La première salle, au premier étage, tient de la mise en condition. Tout se passe dans le noir, propice aux fantasmes. Nouvelle-venue au musée, la scénographe Elissa Bier a imaginé des sons et des cris comme au théâtre. Nous sommes une nuit quelque part dans la jungle. Il faut traverser la forêt, au risque de découvrir que le sauvage, c’est finalement un peu de nous-mêmes. Puis viennent les remises en questions. Nous voilà maintenant dans «L’envers du décor», entre illusion de vie naturelle et film consacré aux safaris africains si contestés aujourd’hui. Reste encore à mettre en valeur les riches collections du musée, formées depuis le XIXe siècle. Des bêtes empaillées sont présentées dans des caissons de verre, empilés comme des containers. Certaines représentent des espèces disparues sans laisser davantage de traces. D’autres variétés se retrouvent plus ou moins menacées. Je sais enfin à quoi ressemble vraiment un pangolin. Un danger diffus, mais général, pèse enfin de nos jours sur l’ensemble des animaux que l’homme ne s’est pas annexés. Prédateur par excellence, l’humain tend en plus à se multiplier sans qu’il y ait la moindre tentative de régulation, comme c’est le cas pour les lapins de garenne ou les rats d’égout. Il occupe à tous les sens du terme le terrain.

Quels sont les animaux les plus braconnés? Photo Arcinfo.

Le visiteur n’a plus ensuite qu’à redescendre des marches. Au pied de l’escalier l’attend «Wild Water», une fontaine de Christian Gonzenbach en mouvement perpétuel. Un énorme jeu d’eau crachant un peu de boue. Une dernière salle minimale attend le public en bas, avec en prime dans un couloir un certain nombre de photos. Réalisé en partenariat avec l’Académie suisse des sciences naturelles, «Nature chérie» resterait un simple cube s’il n’y avait pas une table et des chaises d’assemblée. Nous sommes ici au royaume des citations et des commentaires sur une Terre bien menacée.
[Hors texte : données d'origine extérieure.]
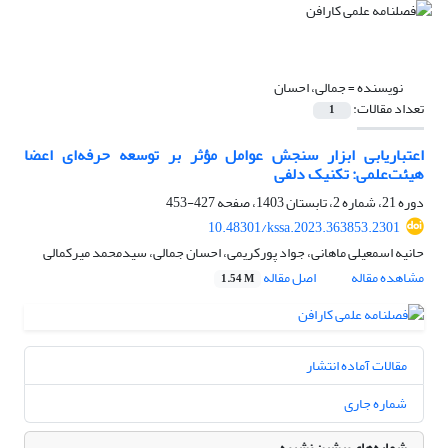
نویسنده =
جمالی، احسان
تعداد مقالات:
1
اعتباریابی ابزار سنجش عوامل مؤثر بر توسعه حرفه‌ای اعضا
هیئت‌علمی: تکنیک دلفی
دوره 21، شماره 2، تابستان 1403، صفحه
427-453
10.48301/kssa.2023.363853.2301
حانیه اسمعیلی ماهانی، جواد پورکریمی، احسان جمالی، سیدمحمد میرکمالی
مشاهده مقاله
اصل مقاله
1.54 M
مقالات آماده انتشار
شماره جاری
شماره‌های پیشین نشریه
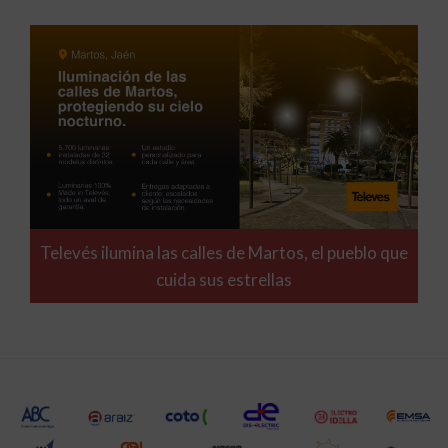
Televés ilumina las calles de Martos, el pueblo que
cuida sus estrellas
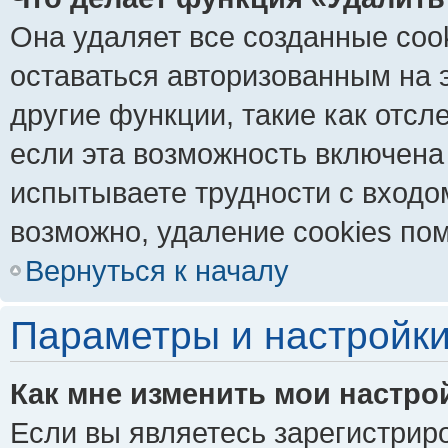
Она удаляет все созданные coo
оставаться авторизованным на 
другие функции, такие как отс
если эта возможность включена
испытываете трудности с входо
возможно, удаление cookies пом
Вернуться к началу
Параметры и настройки
Как мне изменить мои настро
Если вы являетесь зарегистрир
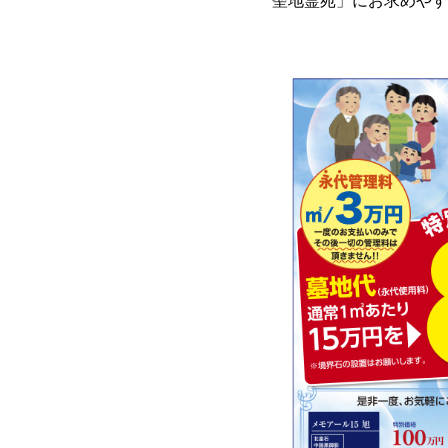
聖地霊苑」にお求めやす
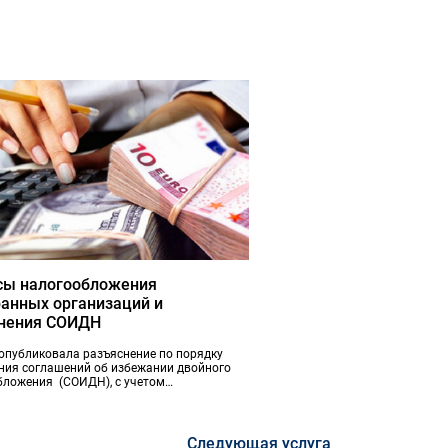
сы налогообложения
анных организаций и
нения СОИДН
опубликовала разъяснение по порядку
ния соглашений об избежании двойного
бложения (СОИДН), с учетом
ированной «Многосторонней конвенции о
действии размыванию налоговой базы и
прибыли из-под налогообложения»
Следующая услуга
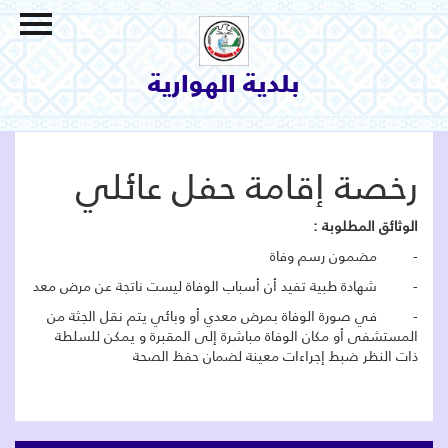
الاتصال بنا
السياحة و الثقافة
بلدية الهوارية
البيئة والمحيط
الإنجازات و المشاريع
رخصة إقامة حفل عائلي
خدمات بلدية
البلدية
الوثائق المطلوبة :
- مضمون رسم وفاة
التعريف بالمنطقة
- شهادة طبية تفيد أن أسباب الوفاة ليست ناتجة عن مرض معد
- في صورة الوفاة بمرض معدي أو وبائي يتم نقل الجثة من
المستشفى أو مكان الوفاة مباشرة إلى المقبرة و يمكن للسلطة
ذات النظر ضبط إجراءات معينة لضمان حفظ الصحة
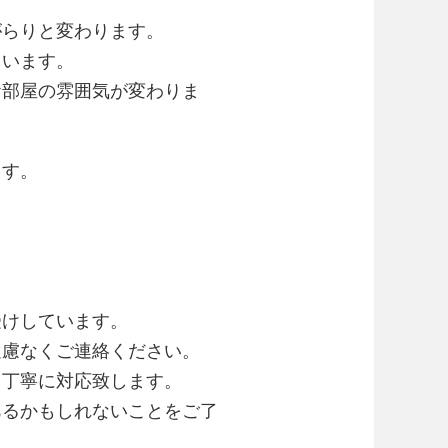
がらりと変わります。
ています。
お部屋の雰囲気が変わりま
ます。
受けしています。
遠慮なくご連絡ください。
て丁寧に対応致します。
あるかもしれないことをご了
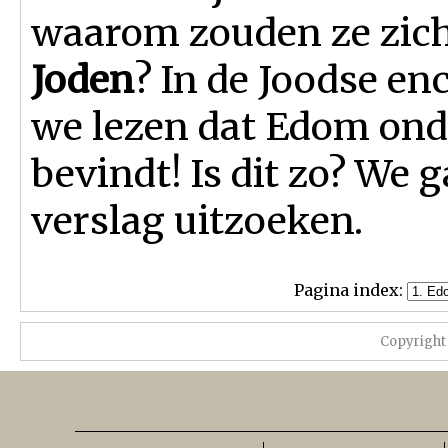
waarom zouden ze zich
Joden
? In de Joodse e
we lezen dat Edom ond
bevindt! Is dit zo? We g
verslag uitzoeken.
Pagina index:
Copyright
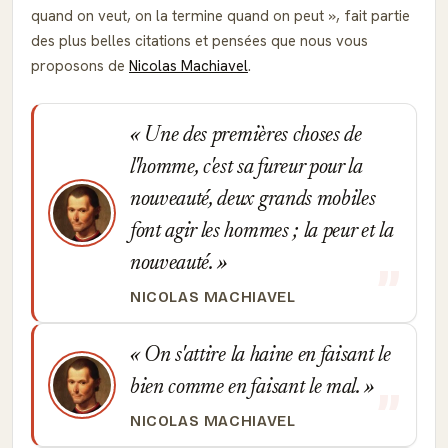
quand on veut, on la termine quand on peut
, fait partie
des plus belles citations et pensées que nous vous
proposons de
Nicolas Machiavel
.
Une des premières choses de
l'homme, c'est sa fureur pour la
nouveauté, deux grands mobiles
font agir les hommes ; la peur et la
nouveauté.
NICOLAS MACHIAVEL
On s'attire la haine en faisant le
bien comme en faisant le mal.
NICOLAS MACHIAVEL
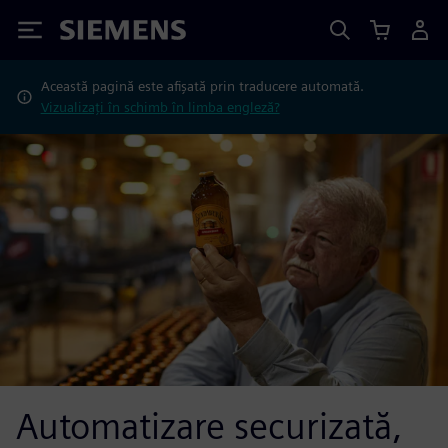
Siemens
Această pagină este afișată prin traducere automată.
Vizualizați în schimb în limba engleză?
Automatizare securizată,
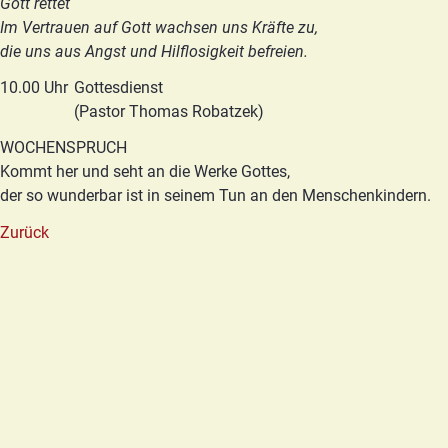
Gott rettet
Im Vertrauen auf Gott wachsen uns Kräfte zu,
die uns aus Angst und Hilflosigkeit befreien.
10.00 Uhr
Gottesdienst
(Pastor Thomas Robatzek)
WOCHENSPRUCH
Kommt her und seht an die Werke Gottes,
der so wunderbar ist in seinem Tun an den Menschenkindern.
Zurück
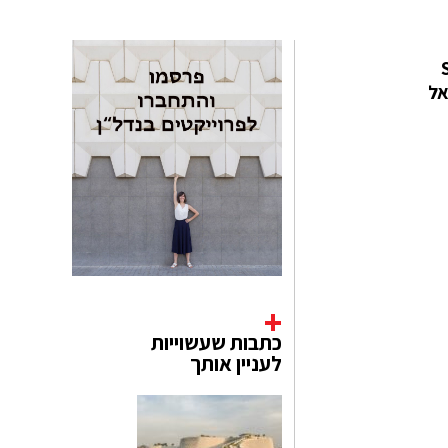
דים Suicide
יר אל
כתבות שעשוייות
לעניין אותך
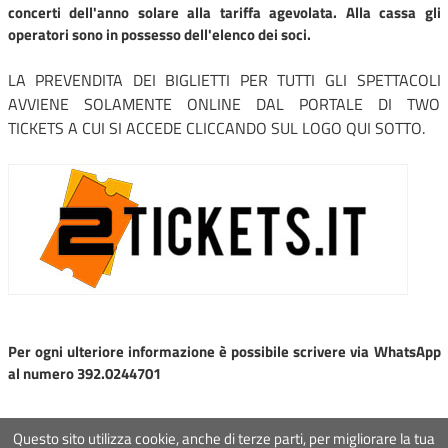
concerti dell'anno solare alla tariffa agevolata. Alla cassa gli
operatori sono in possesso dell'elenco dei soci.
LA PREVENDITA DEI BIGLIETTI PER TUTTI GLI SPETTACOLI
AVVIENE SOLAMENTE ONLINE DAL PORTALE DI TWO
TICKETS A CUI SI ACCEDE CLICCANDO SUL LOGO QUI SOTTO.
Per ogni ulteriore informazione è possibile scrivere via WhatsApp
al numero 392.0244701
Questo sito utilizza cookie, anche di terze parti, per migliorare la tua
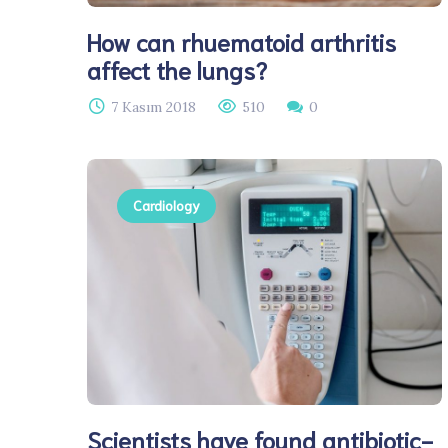
How can rhuematoid arthritis
affect the lungs?
7 Kasım 2018
510
0
Cardiology
Scientists have found antibiotic-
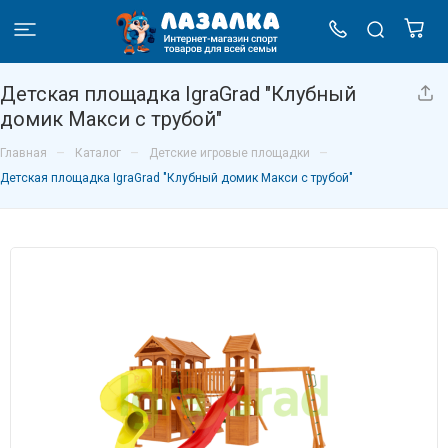
Детская площадка IgraGrad "Клубный
домик Макси с трубой"
–
–
–
Главная
Каталог
Детские игровые площадки
Детская площадка IgraGrad "Клубный домик Макси с трубой"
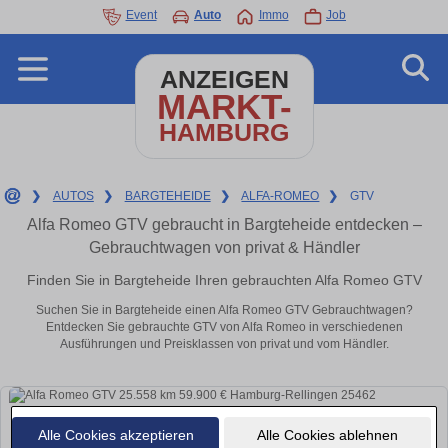
Event
Auto
Immo
Job
ANZEIGEN
MARKT-
HAMBURG
❯
AUTOS
❯
BARGTEHEIDE
❯
ALFA-ROMEO
❯
GTV
Alfa Romeo GTV gebraucht in Bargteheide entdecken –
Gebrauchtwagen von privat & Händler
Finden Sie in Bargteheide Ihren gebrauchten Alfa Romeo GTV
Suchen Sie in Bargteheide einen Alfa Romeo GTV Gebrauchtwagen?
Entdecken Sie gebrauchte GTV von Alfa Romeo in verschiedenen
Ausführungen und Preisklassen von privat und vom Händler.
Alle Cookies akzeptieren
Alle Cookies ablehnen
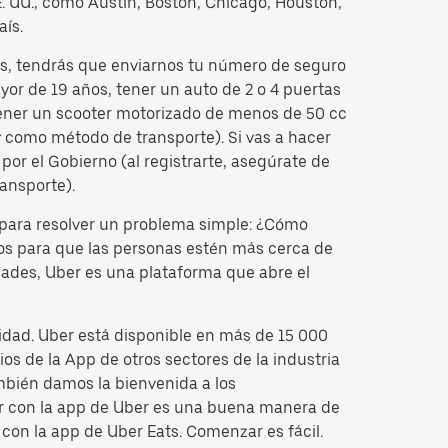
EE. UU., como Austin, Boston, Chicago, Houston,
aís.
gas, tendrás que enviarnos tu número de seguro
or de 19 años, tener un auto de 2 o 4 puertas
 tener un scooter motorizado de menos de 50 cc
r
como método de transporte). Si vas a hacer
or el Gobierno (al registrarte, asegúrate de
ansporte).
para resolver un problema simple: ¿Cómo
tos para que las personas estén más cerca de
dades, Uber es una plataforma que abre el
idad. Uber está disponible en más de 15 000
os de la App de otros sectores de la industria
mbién damos la bienvenida a los
cir con la app de Uber es una buena manera de
con la app de Uber Eats. Comenzar es fácil.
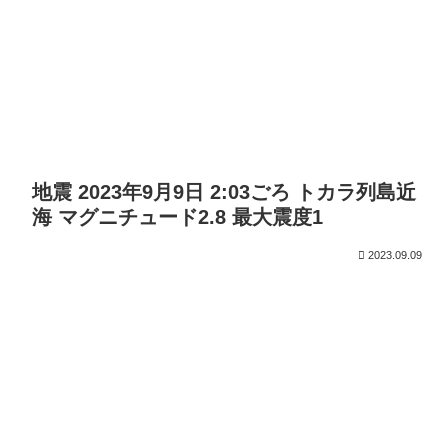
地震 2023年9月9日 2:03ごろ トカラ列島近
海 マグニチュード2.8 最大震度1
2023.09.09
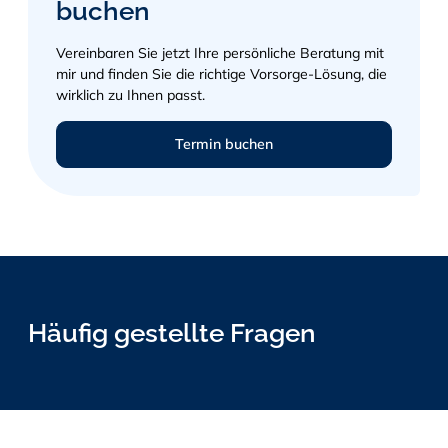
buchen
Vereinbaren Sie jetzt Ihre persönliche Beratung mit
mir und finden Sie die richtige Vorsorge-Lösung, die
wirklich zu Ihnen passt.
Termin buchen
Häufig gestellte Fragen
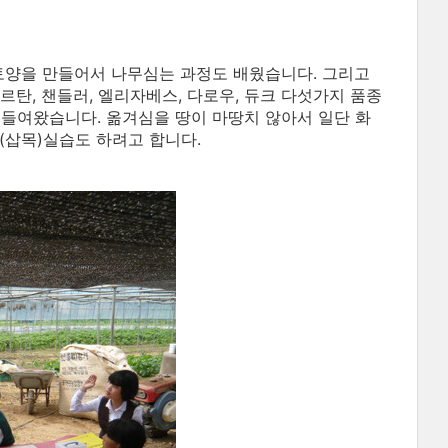
토양을 만들어서 나무심는 과정도 배웠습니다. 그리고
, 챈들러, 엘리자베스, 다로우, 듀크 다섯가지 품종
들여왔습니다. 옮겨심을 땅이 마땅치 않아서 일단 화
(삽목)실습도 하려고 합니다.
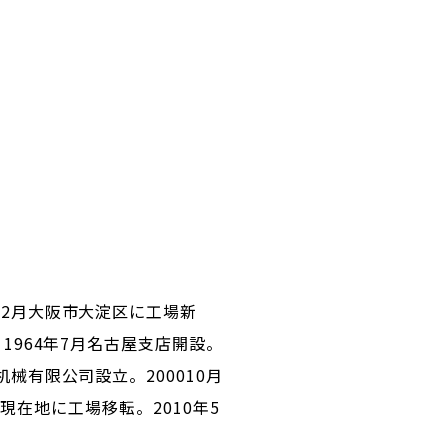
年2月大阪市大淀区に工場新
。1964年7月名古屋支店開設。
机械有限公司設立。200010月
1月現在地に工場移転。2010年5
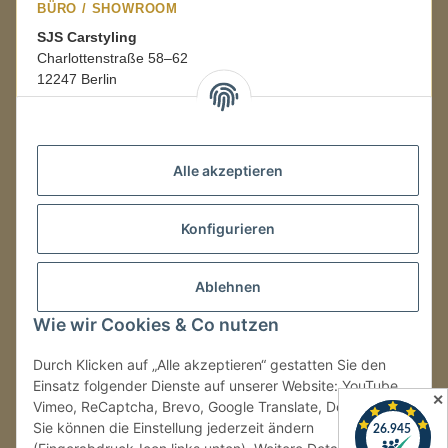
BÜRO / SHOWROOM
SJS Carstyling
Charlottenstraße 58–62
12247 Berlin
Mo.–Fr.
08:00–16:00 Uhr
Alle akzeptieren
LAGER / RETOUREN
Konfigurieren
Packmonster Fulfillment
SJS Carstyling Lager
Gewerbepark 1
Ablehnen
02694 Malschwitz
Wie wir Cookies & Co nutzen
Retouren ausschließlich an diese Adresse.
Abholungen nur nach Terminvereinbarung.
Durch Klicken auf „Alle akzeptieren“ gestatten Sie den
Einsatz folgender Dienste auf unserer Website: YouTube,
✕
Vimeo, ReCaptcha, Brevo, Google Translate, Doofinder.
Tel.:
+49 (0) 30 36417228
Sie können die Einstellung jederzeit ändern
E-Mail:
info@sjs-carstyling.com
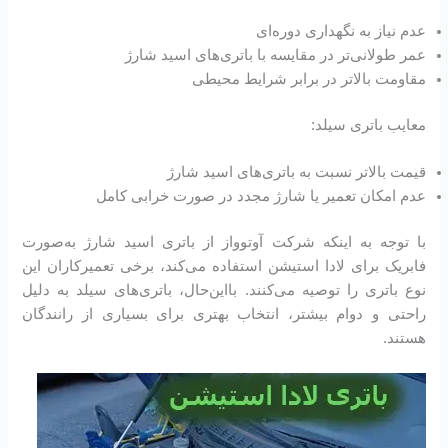
عدم نیاز به نگهداری دوره‌ای
عمر طولانی‌تر در مقایسه با باتری‌های اسید شارژ
مقاومت بالاتر در برابر شرایط محیطی
معایب باتری سیلد:
قیمت بالاتر نسبت به باتری‌های اسید شارژ
عدم امکان تعمیر یا شارژ مجدد در صورت خرابی کامل
با توجه به اینکه شرکت آوتوواز از باتری اسید شارژ به‌صورت
فابریک برای لادا استیشن استفاده می‌کند، برخی تعمیرکاران این
نوع باتری را توصیه می‌کنند. بااین‌حال، باتری‌های سیلد به دلیل
راحتی و دوام بیشتر، انتخاب بهتری برای بسیاری از رانندگان
هستند.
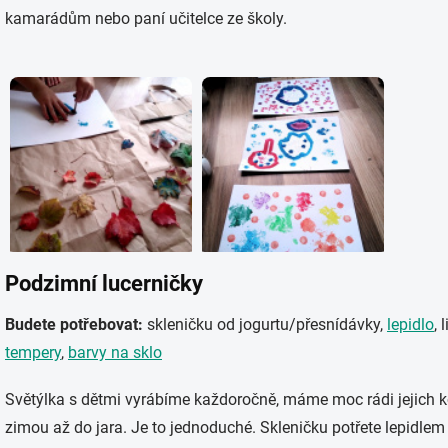
kamarádům nebo paní učitelce ze školy.
Podzimní lucerničky
Budete potřebovat:
skleničku od jogurtu/přesnídávky,
lepidlo
, 
tempery
,
barvy na sklo
Světýlka s dětmi vyrábíme každoročně, máme moc rádi jejich 
zimou až do jara. Je to jednoduché. Skleničku potřete lepidlem 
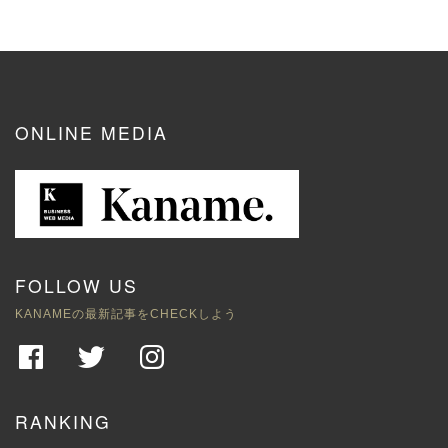
ONLINE MEDIA
FOLLOW US
KANAMEの最新記事をCHECKしよう
RANKING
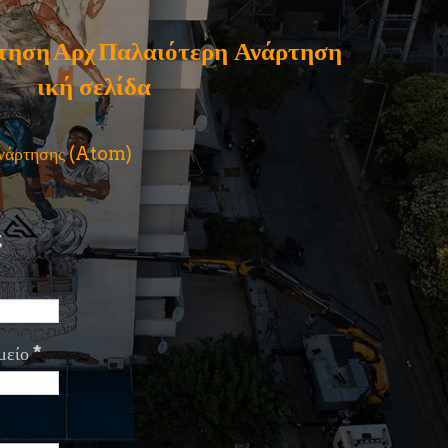
τηση
Αρχ
Παλαιότερη Ανάρτηση
ική σελίδα
ανάρτησης (Atom)
ς
μείο
*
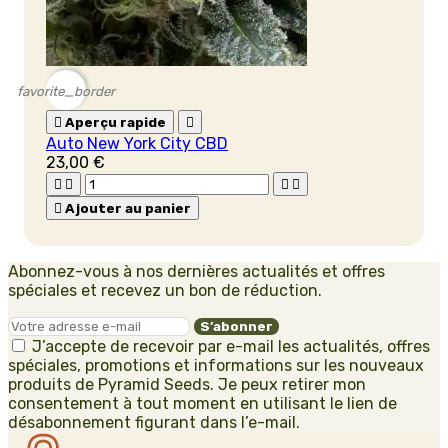
favorite_border

Aperçu rapide

Auto New York City CBD
23,00 €





Ajouter au panier
Abonnez-vous à nos dernières actualités et offres
spéciales et recevez un bon de réduction.
J’accepte de recevoir par e-mail les actualités, offres
spéciales, promotions et informations sur les nouveaux
produits de Pyramid Seeds. Je peux retirer mon
consentement à tout moment en utilisant le lien de
désabonnement figurant dans l’e-mail.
Le public se voit invité à ajouter à celle des grands penseurs sa propre voix sur les murs. Prière de taguer. Les craies de couleurs sont fournies. Donnez nous des idées. Comment protéger aujourd’hui cette nature qui nous semblait si menaçante quand nous restions bien moins nombreux? Une nature qui semble par ailleurs prête de nos jours à prendre sa revanche… Typhons. Réchauffement. Désertification.

Gai savoir

L’ensemble apparaît comme toujours ici très réussi. Le Muséum sait pousser à la réflexion personnelle sans jouer pour autant aux professeurs bougons. Les idées visuelles invitent à partager ce qu’on appelait jadis «le gai savoir». Elles savent toujours faire image, même si j’avoue avoir préféré en 2018 «Pôles, Feu la glace», où il était question de changements climatiques. Il eut sans doute fallu davantage de place pour formuler autant de choses sur le «Sauvage». Mais l’espace demeure ici sévèrement compté, comme il le devient du reste pour tout ce qui entend de nos jours demeurer libre. La boucle se retrouve ainsi bouclée. Nous avons obstrué notre propre horizon.

Pratique

«Sauvage», Muséum d’histoire naturelle, 14, rue des Terreaux, Neuchâtel, jusqu’au 29 août. Tél. 032 718 37 00, site www.museum-neuchatel.ch Ouvert du mardi au dimanche de 10h à 18h.